DATA TO EXAMINE ▸
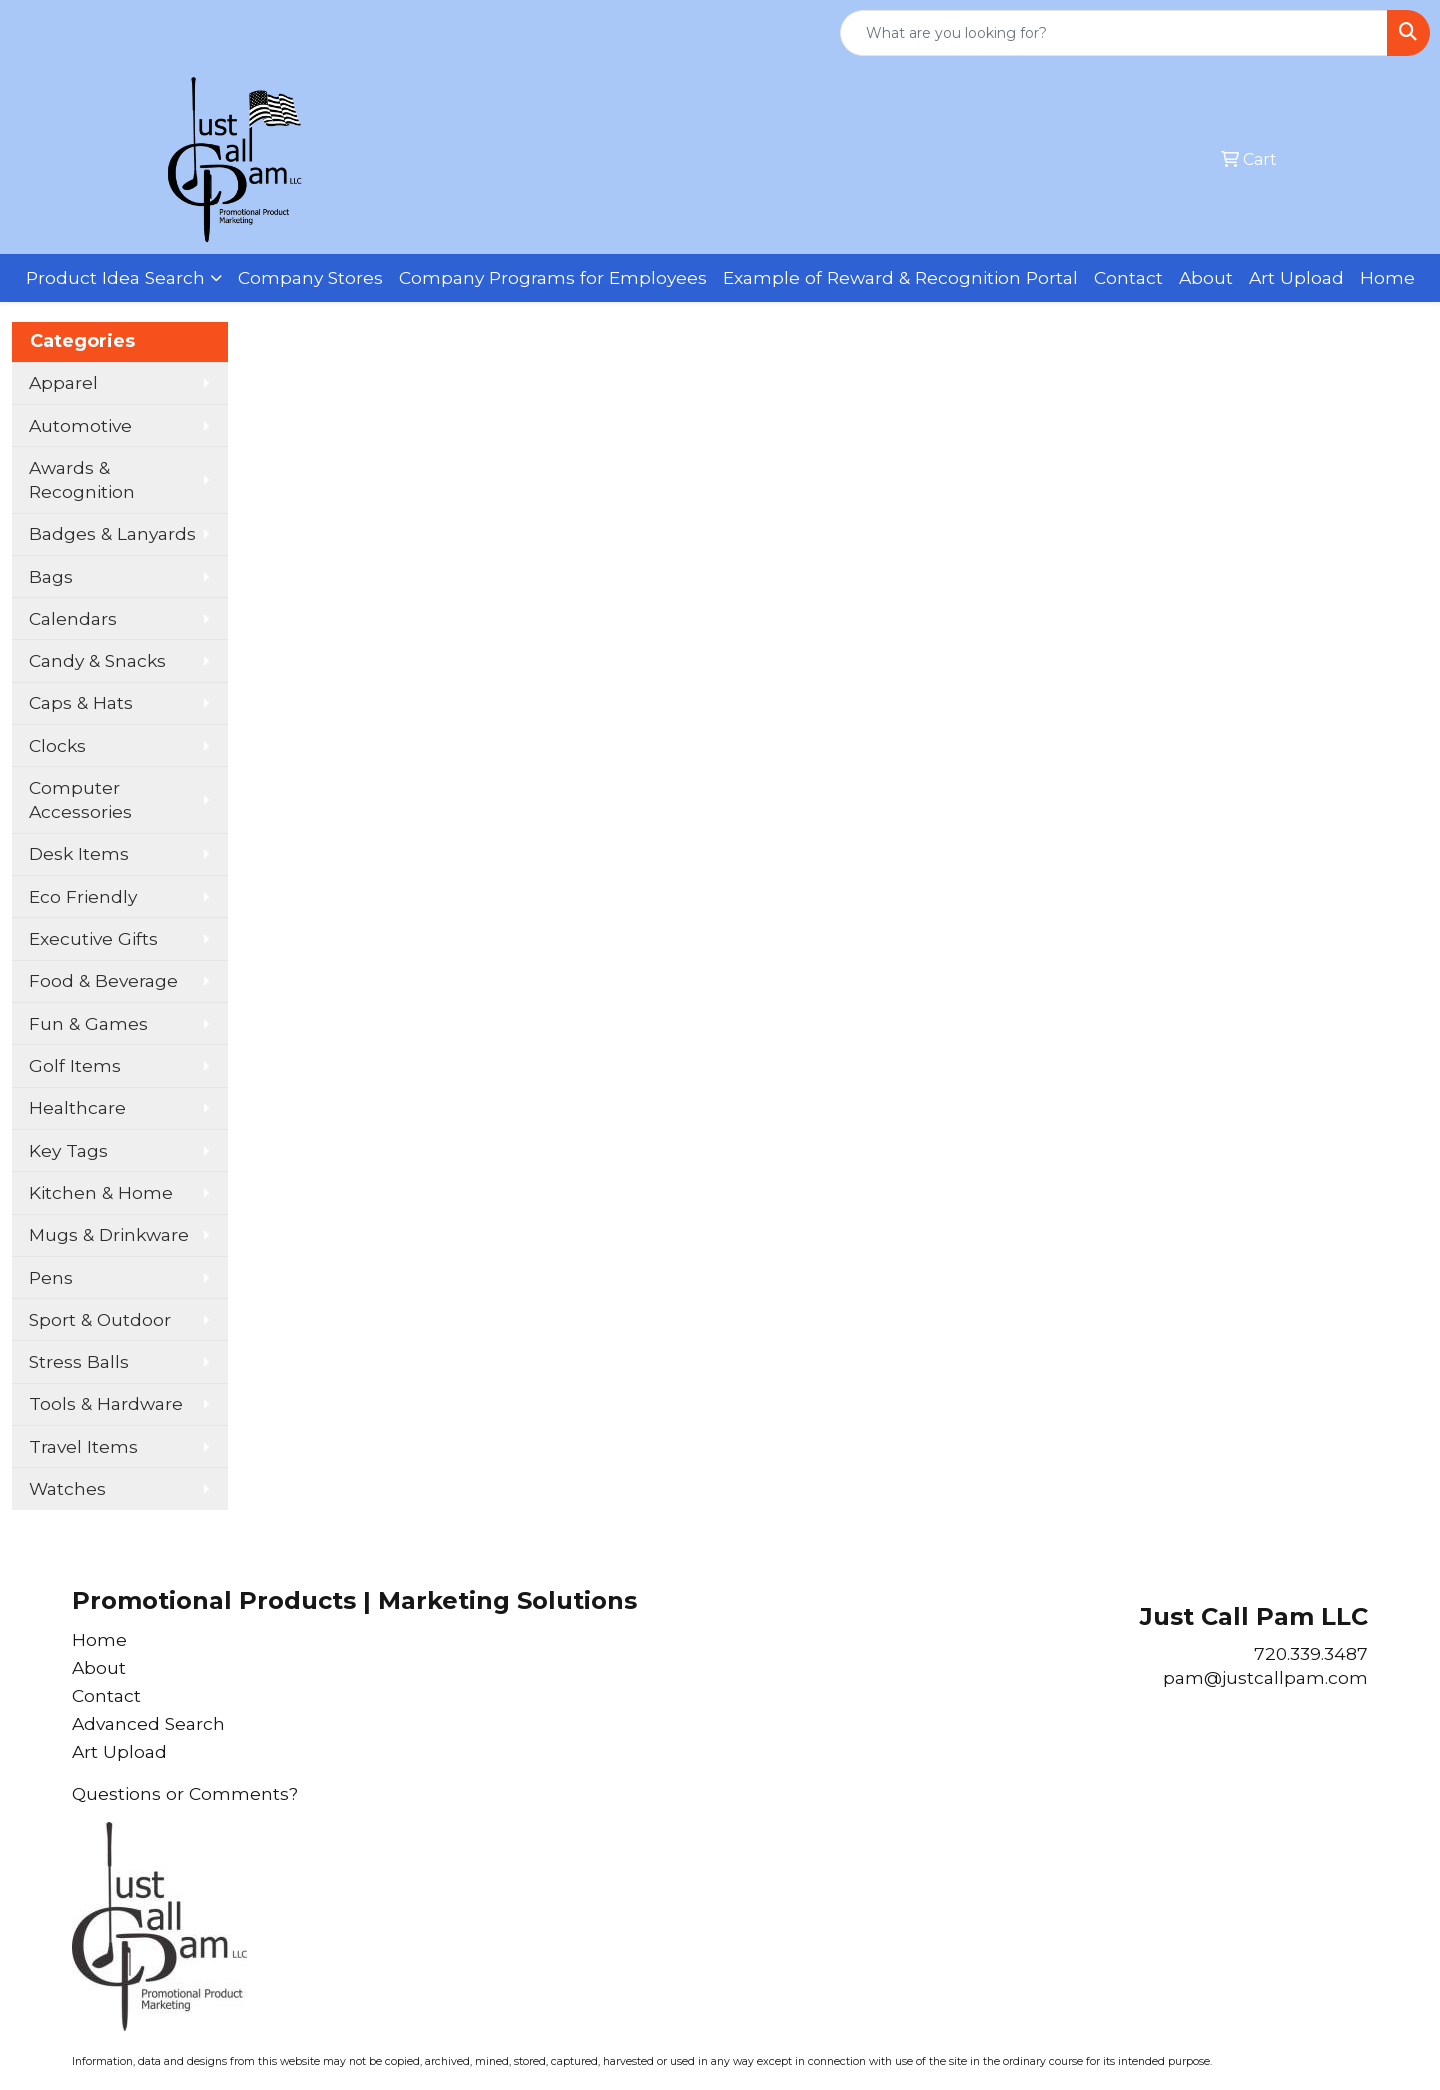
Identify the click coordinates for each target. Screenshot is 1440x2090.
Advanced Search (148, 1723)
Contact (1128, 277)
...
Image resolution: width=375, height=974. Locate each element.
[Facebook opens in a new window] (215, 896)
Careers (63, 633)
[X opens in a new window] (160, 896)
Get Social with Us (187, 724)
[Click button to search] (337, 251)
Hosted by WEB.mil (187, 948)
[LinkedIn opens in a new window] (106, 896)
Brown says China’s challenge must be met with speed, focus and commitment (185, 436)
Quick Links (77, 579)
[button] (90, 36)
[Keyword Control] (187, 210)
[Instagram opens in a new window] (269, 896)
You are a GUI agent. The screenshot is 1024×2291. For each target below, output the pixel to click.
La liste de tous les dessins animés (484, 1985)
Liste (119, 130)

WHAT IS NEEDED ▸ What is the number of lines in the material above that include the string "opens"? Give only that number.

SOLUTION TO THE PROBLEM ▸ 4